● EXERCISE DIRECTIONS
Reproduce, from the lines below, exactly the stretch that begins at the line containing "食べ馴れたサラダにも、鮭の素揚げを添えることで、上品な一品になりまし" and ends at the line containing "ろっと、胃にはやさしい冬のもてなしの一品です。", both included.

Page-level text extractions
================

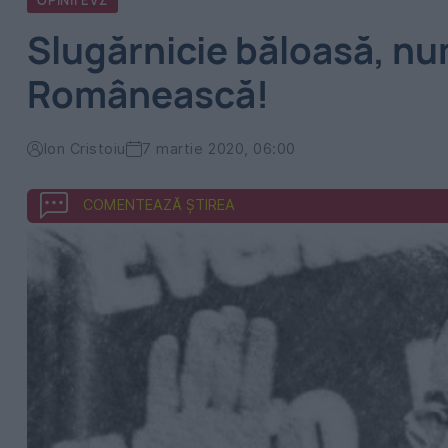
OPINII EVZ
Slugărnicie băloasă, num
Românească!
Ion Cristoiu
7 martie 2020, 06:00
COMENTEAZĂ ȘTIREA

================

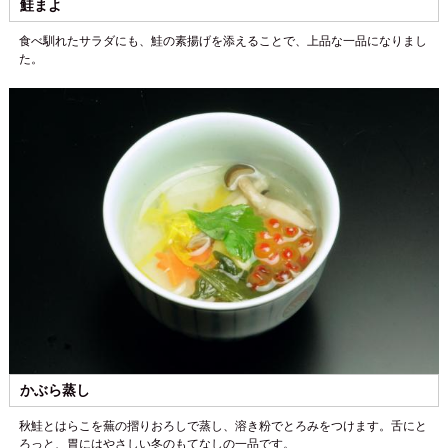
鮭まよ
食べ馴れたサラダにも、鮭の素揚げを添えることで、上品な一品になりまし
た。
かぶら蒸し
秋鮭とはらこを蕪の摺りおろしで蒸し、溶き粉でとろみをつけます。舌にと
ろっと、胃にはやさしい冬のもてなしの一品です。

================

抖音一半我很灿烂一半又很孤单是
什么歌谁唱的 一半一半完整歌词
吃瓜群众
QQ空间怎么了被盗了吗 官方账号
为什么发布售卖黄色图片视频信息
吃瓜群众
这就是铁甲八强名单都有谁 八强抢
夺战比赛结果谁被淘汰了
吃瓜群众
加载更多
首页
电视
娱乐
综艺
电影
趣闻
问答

================

● TASK ANSWER
食べ馴れたサラダにも、鮭の素揚げを添えることで、上品な一品になりまし
た。
かぶら蒸し
秋鮭とはらこを蕪の摺りおろしで蒸し、溶き粉でとろみをつけます。舌にと
ろっと、胃にはやさしい冬のもてなしの一品です。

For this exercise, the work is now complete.